As I watched the semifinals and tried to be happy for my Gonzaga-fan friends, I could not help but want to reach into the television and throat punch the All-American every time he did it.

It was not until after the tournament ended that I learned that Timme was honoring WWE star Bobby Lashley with his move. Had I known that going in, I probably would not have been so bothered.

Sure, the WWE touch does not take away from the classlessness of the move. But it makes it funnier. It makes it more likeable.

Actually, the more I read and hear about Timme, the more I am starting to like the guy.

Most people who watch college basketball and do not cheer for Gonzaga, though, still very much despise the player who reinforces Gonzaga’s reputation of being the Duke of the West. Without the titles, of course.

That is to say Gonzaga has become the team that people like to cheer against, and Timme was the perfect villain to fan those flames.

Even us haters out there will admit that we would want Timme on our team. The same goes for Christian Laettner, who inspired the popular documentary titled “I Hate Christian Laettner.”

It does not go for Laimbeer.

By the way, I still hate Christian Laettner way too much to watch “I Hate Christian Laettner,” which I am told turns him into a likable character.

I will have to take their word for it.

Laimbeer, Laettner and Timme have a few things in common. Not only are they good basketball players, but they get under the skin of their opponents and their opposing fan bases.

One fan’s jerk is another fan’s treasure, so it should not be taken as an insult to be called a jerk. Actually, in the context of sports, it should be taken as a compliment.

Nobody would hate Timme if he was not a great player on a great team. And the fact that he is so very, very punchable on the court does not mean he is a bad guy off it.

I hear more and more that the opposite is true. His attitude on the court, as much as I hated it, also made the whole tournament more fun to watch.

The world of sports is full of jerks, and they make the games better. When our own teams are out of the running, it is always fun to cheer against the jerks we hate the most.

That is why the Cowboys games are the highest rated when that football team from Dallas can manage to be relevant.

That is why the Harrison’s boys’ basketball games drew the biggest crowds during district and divisional tournaments in Butte a decade or so ago. Fans from teams not playing in the game would stay to cheer against a certain Harrison player.

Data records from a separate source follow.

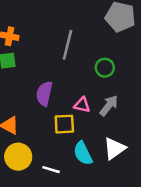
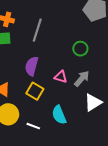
gray line: (68, 45) -> (37, 30), moved
yellow square: (64, 124) -> (35, 91), moved, turned 30
white triangle: (114, 148) -> (93, 102), moved

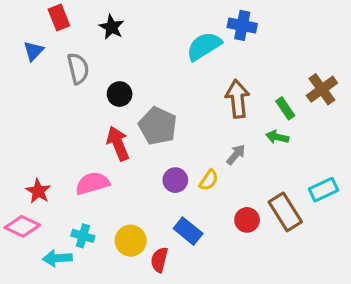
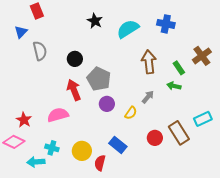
blue cross: (242, 25) -> (166, 24), moved
black star: (112, 27) -> (95, 21), moved
gray semicircle: (78, 69) -> (40, 51), moved
purple circle: (175, 180) -> (107, 104), moved

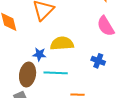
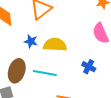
blue star: (39, 54) -> (31, 41), moved

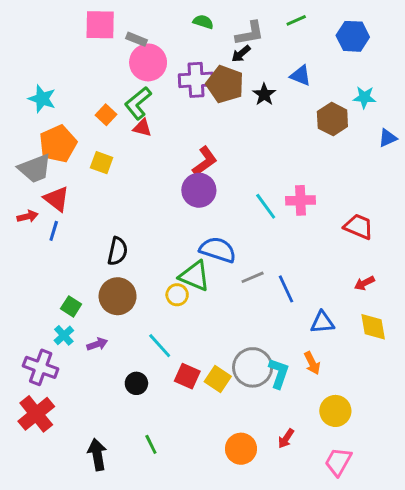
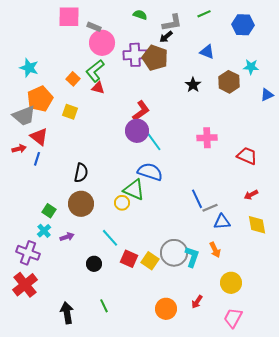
black star: (264, 94) -> (193, 85), moved
cyan line: (266, 206) -> (154, 142), moved
gray line: (253, 277) -> (210, 208), moved

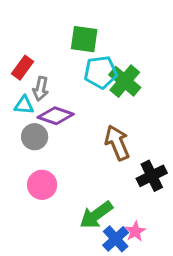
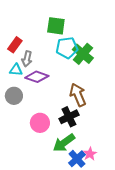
gray circle: (35, 137) -> (14, 96), moved
black cross: (152, 176) -> (69, 117), moved
pink circle: (42, 185) -> (40, 123), moved

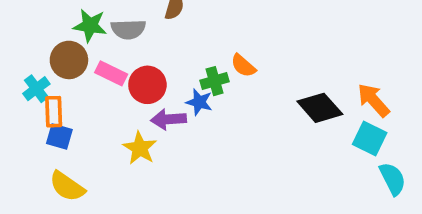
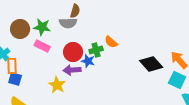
green star: (90, 25) -> (42, 27), moved
gray semicircle: (128, 29) -> (68, 23), moved
brown circle: (69, 60) -> (20, 29), moved
red circle: (147, 85) -> (73, 52), moved

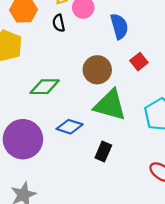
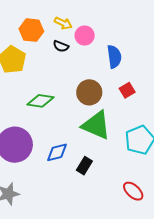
black semicircle: (59, 23) -> (61, 46), turned -63
blue diamond: (70, 127) -> (57, 152), moved, turned -40

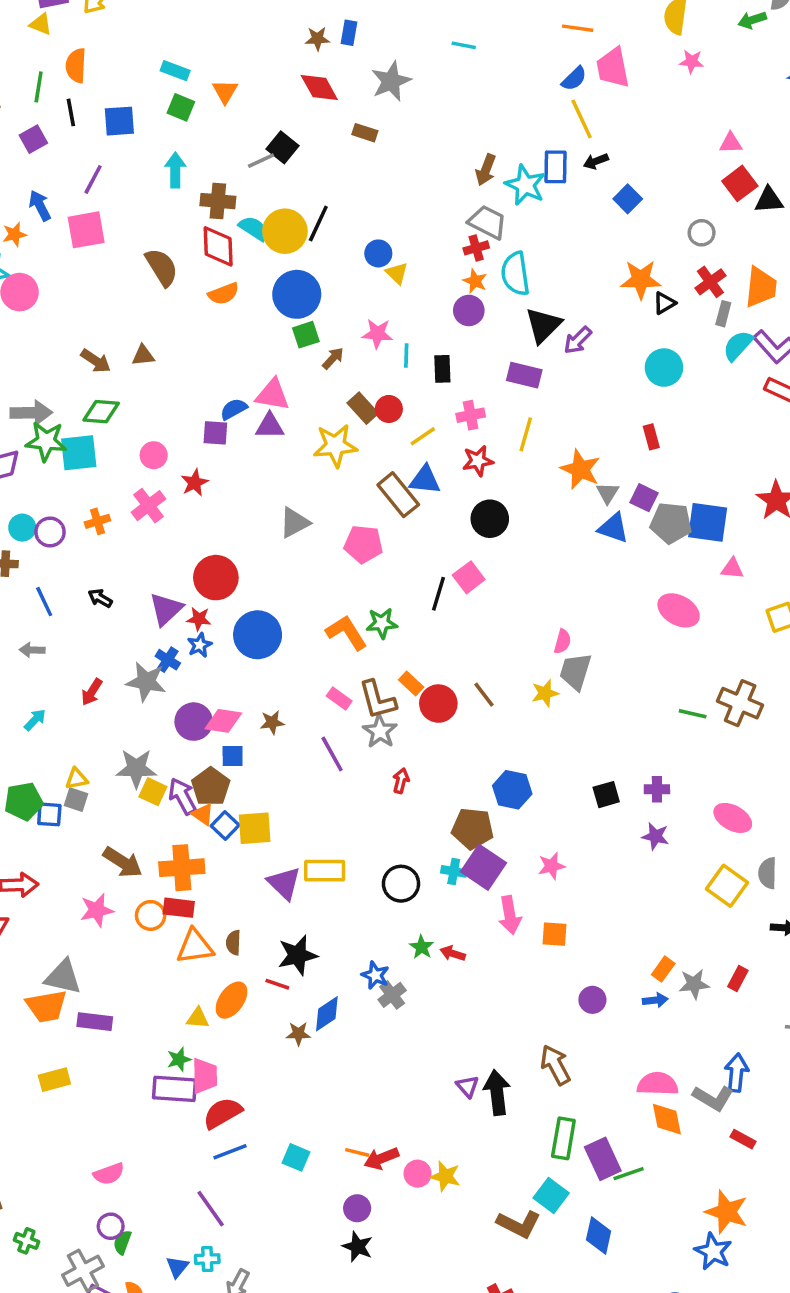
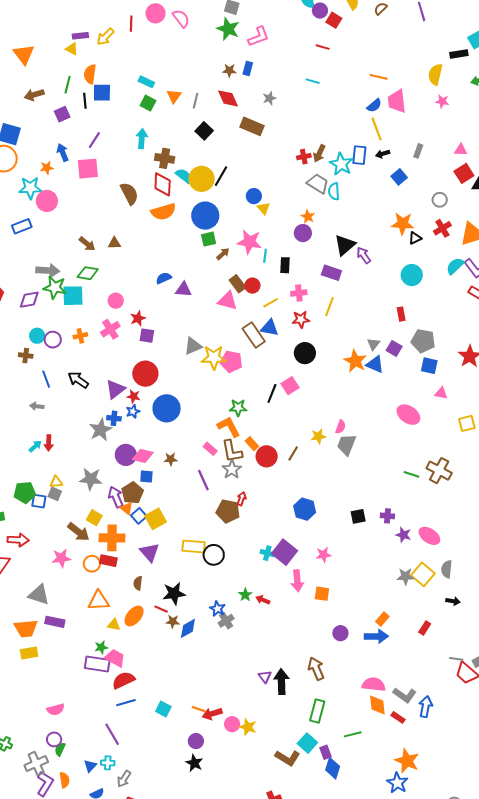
gray star: (391, 81) -> (269, 98), size x0.6
blue square: (119, 121) -> (102, 93), moved
brown rectangle: (365, 133) -> (252, 126), size x1.6
gray line: (261, 161) -> (196, 101), moved, turned -56
red cross: (476, 248) -> (304, 157), moved
cyan semicircle: (515, 274) -> (334, 191), moved, size x0.7
orange semicircle: (224, 294) -> (163, 212), size x1.4
gray rectangle: (723, 314) -> (418, 151), moved
pink star: (377, 334) -> (249, 242), size x1.4
purple arrow: (578, 340) -> (364, 255), turned 96
pink triangle: (272, 395) -> (227, 301), moved
purple square: (215, 433) -> (147, 336), moved
yellow star: (335, 446) -> (214, 357), moved
orange star: (580, 469) -> (355, 361), moved
blue square: (708, 522) -> (429, 366), size x0.7
gray pentagon: (671, 523) -> (423, 341), moved
black arrow: (100, 598) -> (78, 380), size x1.5
orange L-shape: (347, 632) -> (229, 427), moved
blue cross: (168, 660) -> (114, 418), turned -32
gray star: (146, 682) -> (101, 430), turned 30
red arrow: (92, 692) -> (49, 443), moved, turned -35
yellow star: (545, 693) -> (318, 436), moved
brown line: (484, 695) -> (293, 453), turned 63
yellow square: (153, 792) -> (94, 518), moved
yellow square: (255, 828) -> (156, 519), turned -30
brown pentagon: (473, 828) -> (228, 511), moved
purple star: (655, 836) -> (403, 535), moved
purple triangle: (284, 883) -> (150, 552), moved
black circle: (401, 884) -> (214, 555), moved
orange triangle: (195, 947) -> (99, 601), moved
gray star: (694, 984) -> (406, 576), moved
blue arrow: (655, 1000) -> (376, 636), size x1.6
orange trapezoid: (46, 1006) -> (26, 628), moved
brown star: (298, 1034) -> (173, 622), moved
blue arrow: (736, 1073) -> (425, 707), moved
pink trapezoid: (205, 1076) -> (115, 658), turned -65
red rectangle: (743, 1139) -> (398, 717), moved
purple rectangle: (603, 1159) -> (325, 752), moved, size x0.6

This player was one of the most skilled high school basketball players I have ever seen, but his attitude on the court drew more boos than a home plate umpire with a lazy eye. Way more often than not, those fans who stuck around to watch him lose went home disappointed.

The player was such a jerk — on the court, at least — that I could not help but like him.

When the player signed to play basketball at Montana Tech, I asked then coach Aaron Woliczko if that attitude was a drawback.

“Nah,” the coach said. “I like players with a streak of (jerk) in them. I know I had a streak of (jerk) in me.”

That Harrison player was the most disliked high school player I ever saw. That is, until he was replaced this year by a giant reserve player from Missoula Sentinel.

Not since the Hanson brothers put on the foil have I seen a more obvious goon in a sporting event. This guy picked up a foul and two warnings from the referees before he even played a second of actual game time in Butte this past season.

Fans booed and players shook their heads because they could not believe what they were seeing. The player fouled out of the game in about 2 minutes of game time.

But he also did his job. He took one for the team to get Butte’s big man in foul trouble, too.

Sentinel fans loved him, but opposing fans wanted to reach through their televisions to punch him.

The kid was such a jerk on the court that he made Drew Timme look like Sister Jean. He was so disliked that I could not help but like him.

If he ever decides to move to Butte, he will rule the KC League for decades to come.

He might even make a pretty good District Court judge.